- Task inputs
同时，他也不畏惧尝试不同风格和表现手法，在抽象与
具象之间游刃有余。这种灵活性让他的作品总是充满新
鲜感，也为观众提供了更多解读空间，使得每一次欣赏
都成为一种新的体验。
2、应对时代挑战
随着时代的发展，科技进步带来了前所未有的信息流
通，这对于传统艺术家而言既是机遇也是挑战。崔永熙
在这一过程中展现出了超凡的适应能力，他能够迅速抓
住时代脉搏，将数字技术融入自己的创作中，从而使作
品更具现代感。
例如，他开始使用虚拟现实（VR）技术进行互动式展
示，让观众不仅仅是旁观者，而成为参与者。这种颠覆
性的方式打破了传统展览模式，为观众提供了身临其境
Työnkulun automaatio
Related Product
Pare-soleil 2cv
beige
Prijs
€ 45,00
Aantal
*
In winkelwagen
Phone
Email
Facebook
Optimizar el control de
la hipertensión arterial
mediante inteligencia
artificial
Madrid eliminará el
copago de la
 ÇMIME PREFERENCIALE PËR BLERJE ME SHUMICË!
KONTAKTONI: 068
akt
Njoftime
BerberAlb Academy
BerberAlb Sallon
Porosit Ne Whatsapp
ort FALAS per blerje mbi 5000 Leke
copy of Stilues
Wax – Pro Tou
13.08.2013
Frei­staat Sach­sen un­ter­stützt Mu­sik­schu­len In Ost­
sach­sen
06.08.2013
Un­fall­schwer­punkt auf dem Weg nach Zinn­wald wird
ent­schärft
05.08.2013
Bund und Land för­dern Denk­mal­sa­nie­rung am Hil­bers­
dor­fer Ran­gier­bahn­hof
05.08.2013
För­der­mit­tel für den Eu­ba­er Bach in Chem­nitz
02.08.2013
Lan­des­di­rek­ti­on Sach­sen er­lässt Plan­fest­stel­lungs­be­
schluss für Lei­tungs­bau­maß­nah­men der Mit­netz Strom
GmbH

- Task description
Every line that contains the string "BerberAlb" should be returned from the data.

- Response for this exercise
BerberAlb Academy
BerberAlb Sallon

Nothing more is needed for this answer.